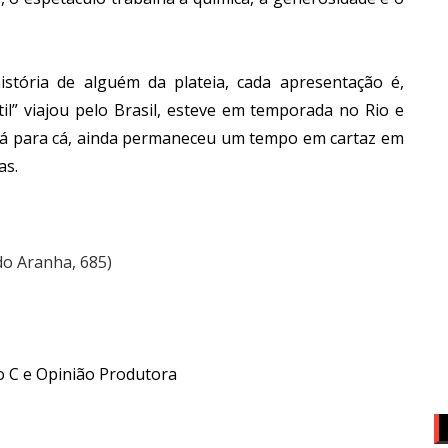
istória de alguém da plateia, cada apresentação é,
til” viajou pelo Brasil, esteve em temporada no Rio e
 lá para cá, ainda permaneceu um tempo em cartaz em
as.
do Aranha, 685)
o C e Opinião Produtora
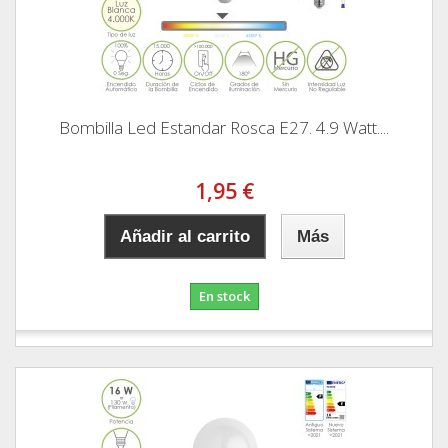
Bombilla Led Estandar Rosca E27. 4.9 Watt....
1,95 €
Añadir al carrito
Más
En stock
______________________________
* WHAT THE TASK REQUIRES *
Each line of the data should be printed again exactly. Please leave pictures out.

* RESPONSE FOR THIS EXERCISE *
istória de alguém da plateia, cada apresentação é,
til” viajou pelo Brasil, esteve em temporada no Rio e
 lá para cá, ainda permaneceu um tempo em cartaz em
as.
do Aranha, 685)
o C e Opinião Produtora
Bombilla Led Estandar Rosca E27. 4.9 Watt....
1,95 €
Añadir al carrito
Más
En stock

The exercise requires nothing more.